A Racket-tailed Drongo flew over my head even before I picked up my binoculars. I had just spotted a few hornbills and could not contain my excitement, when the owner of the homestay politely interrupted my bird-watching. I was in her sprawling farm house at Sawantwadi in Sindhudurg district of Maharashtra, barely a couple of hours away from Goa.
Sipping kokum sharbat and munching on delicious poha, I asked her if there are only Sawants in this vadi, or cluster of villages. She laughed and said: “No, but we are a royal clan, and we are ruled by the Bhonsles. Didn’t you see the palace en route?” I recalled the shadow of a monument standing tall against the dusky sky, and she promised to take me there. Sawantwadi, I was told, was the former capital of the Kingdom of Sawantwadi, which included parts of North Goa and Sindhudurg. Later, when the Portuguese colonised India, parts of Goa went under their rule, and Sawantwadi came under the Bhonsles, who fled the Portuguese regime.
The Bhonsles brought with them the arts and crafts, and even today, the Queen, Satvashila Devi, promotes them. The town is famous for its wooden toys. However, what really fascinated me was the 350-year-old hand-made ganjifa cards, made from circular pieces of paper — the cards are an ancient game that date back to the days of the Mahabharatha. The 10 avtaars of Vishnu are painted intricately on these cards.

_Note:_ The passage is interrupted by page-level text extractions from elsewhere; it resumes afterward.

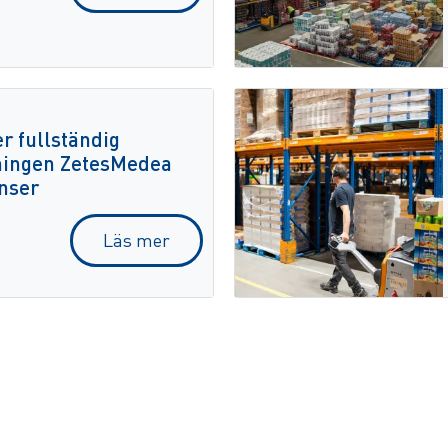
r fullständig
ningen ZetesMedea
anser
Läs mer
on
ete för
a företaget
Läs mer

I went to the palace in the afternoon. A beautiful façade of red laterite stone stood magnificently against the backdrop of the Moti Talao, or the pearl lake. Built in the era of Khem Sawant Bhonsale III (1755-1803), this is the royal residence of the queen. As I took a picture of the façade, I was interrupted by the Queen’s secretary, who told me that this portion of the palace was closed to tourists as it is the Queen’s residence. On learning that I am a travel writer, they took me inside and showed me the ganjifa cards. Artisans were at work painting them, and I learnt that quite a few families still thrive on this profession in Sawantwadi.